Le groupe TotalEnergies a publié ce jeudi un bénéfice net de 5,4 milliards de dollars pour le deuxième trimestre 2026, un chiffre qui double celui de 2,7 milliards de dollars enregistré un an plus tôt. Cette performance exceptionnelle est directement liée à l'envolée des prix des hydrocarbures provoquée par le conflit au Moyen-Orient. Selon les analystes consultés par Factset et Bloomberg, ce résultat dépasse légèrement les prévisions, qui tablaient sur un bénéfice compris entre 5,26 milliards d'euros et 6,11 milliards de dollars.
Le PDG de TotalEnergies, Patrick Pouyanné, s'est félicité de ces résultats dans un communiqué, soulignant que « dans un environnement de prix élevé en lien avec le conflit au Moyen-Orient, TotalEnergies tire parti de son modèle intégré et de sa diversification ». L'entreprise avait déjà annoncé en avril un bond de 51 % de son bénéfice net pour le premier trimestre, porté par la guerre entre les États-Unis et l'Iran. Sur l'ensemble du premier semestre 2026, le bénéfice net atteint 11,2 milliards de dollars, en hausse de 73 % sur un an, dépassant même les 10,6 milliards de dollars de 2022, année marquée par le déclenchement de la guerre en Ukraine.

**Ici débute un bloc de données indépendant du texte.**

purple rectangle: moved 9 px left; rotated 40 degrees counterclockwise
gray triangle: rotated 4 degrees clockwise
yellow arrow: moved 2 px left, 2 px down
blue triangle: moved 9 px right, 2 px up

Cette nouvelle performance a immédiatement relancé le débat sur la taxation des « super-profits » des multinationales pétrolières. Alors que le groupe est régulièrement critiqué pour la faiblesse de son impôt sur les sociétés en France au regard de ses bénéfices mondiaux, plusieurs organisations non gouvernementales ont vivement réagi. Une coalition comprenant Greenpeace France,, le CCFD-Terre Solidaire, Notre Affaire à Tous, le Réseau Action Climat et Oxfam France a dénoncé des profits « particulièrement indécents » dans un contexte de canicules successives liées au changement climatique, dont l'industrie pétrolière et gazière est largement responsable.

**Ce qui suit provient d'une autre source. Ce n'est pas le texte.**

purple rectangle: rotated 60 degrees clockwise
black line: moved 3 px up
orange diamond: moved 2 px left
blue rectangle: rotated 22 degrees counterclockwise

De son côté, la porte-parole du gouvernement et ministre déléguée à l'Énergie, Maud Bregeon, a refusé de s'engager dans ce qu'elle appelle le « Total bashing ». Elle a rappelé que TotalEnergies est « une chance d'avoir en France un grand énergéticien mondial capable d'assurer l'approvisionnement des Français » et de contribuer à « tirer les prix vers le bas » grâce au plafonnement des carburants dans les stations-service du groupe. Ce mécanisme de limitation des prix à la pompe a été relancé mercredi en raison de la reprise des hostilités au Moyen-Orient.
En parallèle, le groupe a indiqué que sa production de pétrole et de gaz a bénéficié d'une croissance organique de plus de 4 % sur un an, portée par la montée en puissance de projets lancés au Brésil, aux États-Unis et en Libye. Ces nouveaux développements ont permis de compenser en partie les pertes de production au Moyen-Orient, estimées à environ 210 000 barils équivalent pétrole par jour en moyenne sur le trimestre. Cette situation illustre la capacité du groupe à s'adapter aux tensions géopolitiques tout en maintenant une croissance de sa production.
Les appels à une taxation accrue des bénéfices des géants pétroliers se multiplient alors que les ménages français continuent de subir des prix élevés à la pompe. Les ONG estiment que ces profits records devraient être mis à contribution pour financer la transition énergétique et aider les populations les plus vulnérables face à la crise climatique. Le débat promet de s'intensifier dans les semaines à venir, alors que le gouvernement doit présenter son projet de loi de finances pour 2027.